#### Data shown
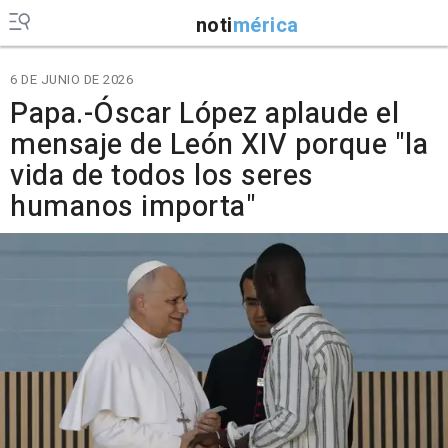
noti
mérica
6 DE JUNIO DE 2026
Papa.-Óscar López aplaude el
mensaje de León XIV porque "la
vida de todos los seres
humanos importa"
########
*Work request:*
The line that contains "mensaje de León", the final line of the listing, and every line between them are to be retyped exactly; nothing else.

*Your response:*
mensaje de León XIV porque "la
vida de todos los seres
humanos importa"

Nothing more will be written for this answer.